UWeek: So the news consumer must sort through those different perspectives?


Giffard: One thing that has changed is that readers or viewers seeking alternative perspectives are no longer limited to their local newspapers or broadcast outlets. Virtually every news agency, national, regional or international, is available on the Internet – at least to those who have access to it.


UWeek: To switch gears to the American media, did it raise some eyebrows in the School of Communications when the networks agreed to President Bush’s request to refuse to broadcast speeches by Osama bin Laden?


Giffard: It’s said that in time of war, truth is the first casualty. We constantly wave the First Amendment flag, but when we seem to be losing the propaganda war, we quite happily abandon the concept of a completely free flow of information. Sometimes it’s just a matter of emphasis. CNN ordered its staff to exercise caution in showing images of civilian suffering in Afghanistan. And they told correspondents to mention the Sept. 11 attacks during any showing of casualties.


UWeek: Weren’t similar questions also raised about the reporting of the Gulf War?


Giffard: Certainly. Coverage was controlled and orchestrated by the U.S. military. Some stories were suppressed. This so incensed the Europeans that they set up their own equivalents of CNN to provide an independent European perspective. It was the European press that first reported that U.S. bulldozers had buried Iraqi soldiers alive in trenches in the desert.


UWeek: And yet, on the other hand, we also hear about some of the Third World press irresponsibly reporting wild, unsupported rumors – for example, that the Jews bombed the World Trade Center. Is anything being done to counter this?


Giffard: The U.S. is trying vigorously to counter it. We are beaming radio propaganda into Afghanistan and through the Voice of America to the rest of the world. According to the Pentagon, U.S. propaganda broadcasts originate from a flying radio station known as “Commando Solo.” On the other hand, the U.S. has asked the Qatari government to muzzle Al-Jazeera, a TV channel that uses satellite transmission to reach some 350 million Arabs around the world. Sometimes the action is more direct: U.S. bombs destroyed the Al-Jazeera office in Kabul.

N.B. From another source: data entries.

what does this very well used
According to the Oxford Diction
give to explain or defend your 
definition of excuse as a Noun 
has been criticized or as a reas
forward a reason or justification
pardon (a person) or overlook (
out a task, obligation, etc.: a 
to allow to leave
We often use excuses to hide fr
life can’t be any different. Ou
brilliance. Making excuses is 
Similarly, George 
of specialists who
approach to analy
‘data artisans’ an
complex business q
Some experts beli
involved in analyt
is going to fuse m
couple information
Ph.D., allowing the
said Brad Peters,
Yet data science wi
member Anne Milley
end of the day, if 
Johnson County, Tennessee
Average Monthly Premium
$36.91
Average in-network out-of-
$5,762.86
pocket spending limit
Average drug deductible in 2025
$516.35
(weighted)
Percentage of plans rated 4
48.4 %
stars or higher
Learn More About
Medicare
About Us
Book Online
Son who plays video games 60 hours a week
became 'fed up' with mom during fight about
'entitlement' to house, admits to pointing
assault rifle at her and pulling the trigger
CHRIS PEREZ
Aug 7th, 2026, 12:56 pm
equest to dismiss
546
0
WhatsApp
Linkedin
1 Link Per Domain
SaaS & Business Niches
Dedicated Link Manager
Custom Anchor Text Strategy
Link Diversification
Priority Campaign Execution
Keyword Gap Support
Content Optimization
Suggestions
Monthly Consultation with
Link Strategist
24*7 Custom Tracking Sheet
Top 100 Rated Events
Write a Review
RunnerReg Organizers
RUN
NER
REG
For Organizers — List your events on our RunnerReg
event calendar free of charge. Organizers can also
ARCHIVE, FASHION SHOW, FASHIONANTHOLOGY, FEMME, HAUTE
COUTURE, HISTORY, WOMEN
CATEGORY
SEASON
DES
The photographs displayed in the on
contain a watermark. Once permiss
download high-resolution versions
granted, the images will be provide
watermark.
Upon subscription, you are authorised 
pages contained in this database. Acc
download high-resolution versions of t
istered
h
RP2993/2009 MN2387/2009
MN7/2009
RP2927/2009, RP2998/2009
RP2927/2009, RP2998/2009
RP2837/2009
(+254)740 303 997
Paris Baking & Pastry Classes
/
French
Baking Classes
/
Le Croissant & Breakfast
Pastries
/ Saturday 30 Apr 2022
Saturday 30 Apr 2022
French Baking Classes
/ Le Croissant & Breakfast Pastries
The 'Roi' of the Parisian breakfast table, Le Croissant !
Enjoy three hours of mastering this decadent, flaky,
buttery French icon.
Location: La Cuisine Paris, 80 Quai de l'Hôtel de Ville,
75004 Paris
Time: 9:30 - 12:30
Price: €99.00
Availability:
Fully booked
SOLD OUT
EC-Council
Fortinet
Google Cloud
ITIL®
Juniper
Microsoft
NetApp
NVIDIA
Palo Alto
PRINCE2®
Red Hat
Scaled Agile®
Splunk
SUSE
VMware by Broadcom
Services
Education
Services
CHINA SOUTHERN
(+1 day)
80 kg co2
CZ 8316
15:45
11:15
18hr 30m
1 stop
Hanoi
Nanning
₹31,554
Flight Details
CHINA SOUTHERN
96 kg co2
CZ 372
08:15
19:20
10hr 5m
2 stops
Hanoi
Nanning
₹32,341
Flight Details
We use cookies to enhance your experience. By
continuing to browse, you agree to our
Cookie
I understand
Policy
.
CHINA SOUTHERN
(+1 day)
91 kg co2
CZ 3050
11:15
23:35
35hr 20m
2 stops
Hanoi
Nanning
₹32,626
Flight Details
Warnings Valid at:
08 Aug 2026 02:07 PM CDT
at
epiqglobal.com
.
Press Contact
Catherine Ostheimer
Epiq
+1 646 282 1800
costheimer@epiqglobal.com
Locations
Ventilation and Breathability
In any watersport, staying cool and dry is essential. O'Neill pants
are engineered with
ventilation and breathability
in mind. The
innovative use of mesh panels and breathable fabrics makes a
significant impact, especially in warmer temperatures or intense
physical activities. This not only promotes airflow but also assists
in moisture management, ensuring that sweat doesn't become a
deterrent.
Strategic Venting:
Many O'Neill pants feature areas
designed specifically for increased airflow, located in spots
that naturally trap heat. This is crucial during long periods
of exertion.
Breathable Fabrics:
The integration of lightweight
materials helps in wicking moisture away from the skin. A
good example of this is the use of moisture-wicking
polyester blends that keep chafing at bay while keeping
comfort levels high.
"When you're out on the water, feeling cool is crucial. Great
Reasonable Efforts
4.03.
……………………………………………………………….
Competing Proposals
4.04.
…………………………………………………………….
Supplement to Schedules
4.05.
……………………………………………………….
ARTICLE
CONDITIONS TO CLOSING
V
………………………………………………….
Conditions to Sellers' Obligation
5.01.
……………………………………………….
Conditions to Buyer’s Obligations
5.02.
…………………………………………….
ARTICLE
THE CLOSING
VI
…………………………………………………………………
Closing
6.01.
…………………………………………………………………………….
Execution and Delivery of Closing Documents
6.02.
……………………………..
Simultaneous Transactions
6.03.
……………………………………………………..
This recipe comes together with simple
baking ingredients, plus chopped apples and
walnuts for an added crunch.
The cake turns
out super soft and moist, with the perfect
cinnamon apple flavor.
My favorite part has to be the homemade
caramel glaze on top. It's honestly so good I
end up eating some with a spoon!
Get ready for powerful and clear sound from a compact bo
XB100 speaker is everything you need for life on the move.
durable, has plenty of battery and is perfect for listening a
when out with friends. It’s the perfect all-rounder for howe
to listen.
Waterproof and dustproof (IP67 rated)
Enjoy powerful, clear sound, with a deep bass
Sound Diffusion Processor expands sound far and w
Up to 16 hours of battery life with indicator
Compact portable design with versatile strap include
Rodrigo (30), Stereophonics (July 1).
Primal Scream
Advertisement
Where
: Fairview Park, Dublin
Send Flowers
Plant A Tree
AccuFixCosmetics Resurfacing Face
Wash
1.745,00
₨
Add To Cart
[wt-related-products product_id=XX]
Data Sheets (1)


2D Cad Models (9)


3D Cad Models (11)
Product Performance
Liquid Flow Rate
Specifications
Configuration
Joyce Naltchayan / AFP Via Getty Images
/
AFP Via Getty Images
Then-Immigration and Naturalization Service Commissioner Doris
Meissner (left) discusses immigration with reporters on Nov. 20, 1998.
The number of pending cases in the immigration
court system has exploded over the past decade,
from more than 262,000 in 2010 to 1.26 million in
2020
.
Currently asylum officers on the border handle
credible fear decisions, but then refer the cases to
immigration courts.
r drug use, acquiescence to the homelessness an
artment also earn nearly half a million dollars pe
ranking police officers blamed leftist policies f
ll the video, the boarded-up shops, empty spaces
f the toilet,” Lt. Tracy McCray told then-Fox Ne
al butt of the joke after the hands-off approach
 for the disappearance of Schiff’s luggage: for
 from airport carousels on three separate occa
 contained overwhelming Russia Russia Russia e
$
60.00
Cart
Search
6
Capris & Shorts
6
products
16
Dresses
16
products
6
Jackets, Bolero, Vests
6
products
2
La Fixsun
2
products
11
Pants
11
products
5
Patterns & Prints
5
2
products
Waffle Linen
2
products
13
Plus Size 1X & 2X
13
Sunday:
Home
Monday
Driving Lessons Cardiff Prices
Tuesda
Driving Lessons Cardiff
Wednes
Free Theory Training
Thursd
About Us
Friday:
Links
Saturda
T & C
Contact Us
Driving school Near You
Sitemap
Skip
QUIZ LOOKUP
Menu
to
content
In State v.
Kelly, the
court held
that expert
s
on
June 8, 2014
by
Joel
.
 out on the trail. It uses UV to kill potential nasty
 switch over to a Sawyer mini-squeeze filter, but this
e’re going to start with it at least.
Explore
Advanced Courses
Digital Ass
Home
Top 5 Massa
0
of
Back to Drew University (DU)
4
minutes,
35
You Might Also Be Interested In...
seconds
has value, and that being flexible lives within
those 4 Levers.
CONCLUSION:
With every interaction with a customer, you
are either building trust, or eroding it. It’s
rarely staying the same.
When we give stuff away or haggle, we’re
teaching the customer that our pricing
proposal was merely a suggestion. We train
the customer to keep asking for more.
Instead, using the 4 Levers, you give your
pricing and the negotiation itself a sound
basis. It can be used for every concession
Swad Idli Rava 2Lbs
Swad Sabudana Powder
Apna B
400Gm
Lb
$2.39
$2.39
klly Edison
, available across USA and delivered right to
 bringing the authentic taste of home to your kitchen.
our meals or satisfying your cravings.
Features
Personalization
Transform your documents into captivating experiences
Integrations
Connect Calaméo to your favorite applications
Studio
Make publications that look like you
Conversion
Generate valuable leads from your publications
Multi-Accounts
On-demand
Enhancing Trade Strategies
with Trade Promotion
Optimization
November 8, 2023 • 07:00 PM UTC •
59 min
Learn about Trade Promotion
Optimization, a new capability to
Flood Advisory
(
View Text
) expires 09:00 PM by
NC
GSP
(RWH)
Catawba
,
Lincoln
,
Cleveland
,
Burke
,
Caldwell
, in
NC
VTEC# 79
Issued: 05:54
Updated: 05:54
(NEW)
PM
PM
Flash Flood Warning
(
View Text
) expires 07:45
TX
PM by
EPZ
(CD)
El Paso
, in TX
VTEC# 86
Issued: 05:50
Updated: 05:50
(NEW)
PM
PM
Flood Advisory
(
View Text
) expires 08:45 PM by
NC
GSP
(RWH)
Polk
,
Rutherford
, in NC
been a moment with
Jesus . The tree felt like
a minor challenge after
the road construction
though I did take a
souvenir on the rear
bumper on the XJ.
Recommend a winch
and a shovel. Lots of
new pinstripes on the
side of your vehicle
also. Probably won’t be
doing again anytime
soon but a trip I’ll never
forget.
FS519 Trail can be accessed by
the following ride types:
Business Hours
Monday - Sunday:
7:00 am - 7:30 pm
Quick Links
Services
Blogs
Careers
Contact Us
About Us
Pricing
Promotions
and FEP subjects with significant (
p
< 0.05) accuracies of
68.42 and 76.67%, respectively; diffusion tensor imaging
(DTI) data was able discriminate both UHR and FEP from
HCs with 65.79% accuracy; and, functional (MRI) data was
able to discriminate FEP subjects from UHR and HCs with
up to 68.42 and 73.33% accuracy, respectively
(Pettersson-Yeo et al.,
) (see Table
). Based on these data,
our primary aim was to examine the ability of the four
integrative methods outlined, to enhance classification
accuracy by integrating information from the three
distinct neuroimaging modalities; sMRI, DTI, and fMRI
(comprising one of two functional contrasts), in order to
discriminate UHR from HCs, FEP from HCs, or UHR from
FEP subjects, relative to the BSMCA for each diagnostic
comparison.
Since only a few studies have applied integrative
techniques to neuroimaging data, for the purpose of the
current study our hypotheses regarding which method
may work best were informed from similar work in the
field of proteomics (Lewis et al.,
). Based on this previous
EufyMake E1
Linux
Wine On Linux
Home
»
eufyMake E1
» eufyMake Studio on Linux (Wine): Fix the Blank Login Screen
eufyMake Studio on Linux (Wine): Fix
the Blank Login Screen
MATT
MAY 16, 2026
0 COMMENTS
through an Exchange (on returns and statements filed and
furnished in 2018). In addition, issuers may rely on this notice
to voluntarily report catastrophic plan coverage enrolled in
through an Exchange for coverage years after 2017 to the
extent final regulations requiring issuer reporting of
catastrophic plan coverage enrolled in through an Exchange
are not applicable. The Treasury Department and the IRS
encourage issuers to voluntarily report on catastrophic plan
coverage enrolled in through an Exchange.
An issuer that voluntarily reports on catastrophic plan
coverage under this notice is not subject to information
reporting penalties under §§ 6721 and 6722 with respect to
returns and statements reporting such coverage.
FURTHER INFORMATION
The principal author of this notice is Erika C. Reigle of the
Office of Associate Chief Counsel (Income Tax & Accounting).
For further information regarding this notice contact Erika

UWeek: What is so threatening about Al-Jazeera?


Giffard: Viewers to that channel have seen images of Israelis in American-supplied helicopter gunships firing on Palestinians. They saw bloodied babies in Afghan hospitals, allegedly injured by American bombs. They saw emaciated Iraqi children said to be starving as a result of U.S. embargoes. But Al-Jazeera also carries statements by American and other Western leaders, and some people would argue that it provides valuable information, since it has access to both sides.


UWeek: Is there any research under way in the School of Communications that is specifically related to the current crisis?


Giffard: An interesting example is the work of a new faculty member, Kirsten Foot, who is cataloging a giant, nonprofit archive of Web materials for the Library of Congress (http://september11 .archive.org). She and her colleagues have developed a tagging system that essentially annotates Web sites – for example, whether it is a commercial site or a nonprofit site, or whether the message is political, whether it offers a call to action, and so forth. This will allow researchers to much better understand how people are getting information and how they are responding to it.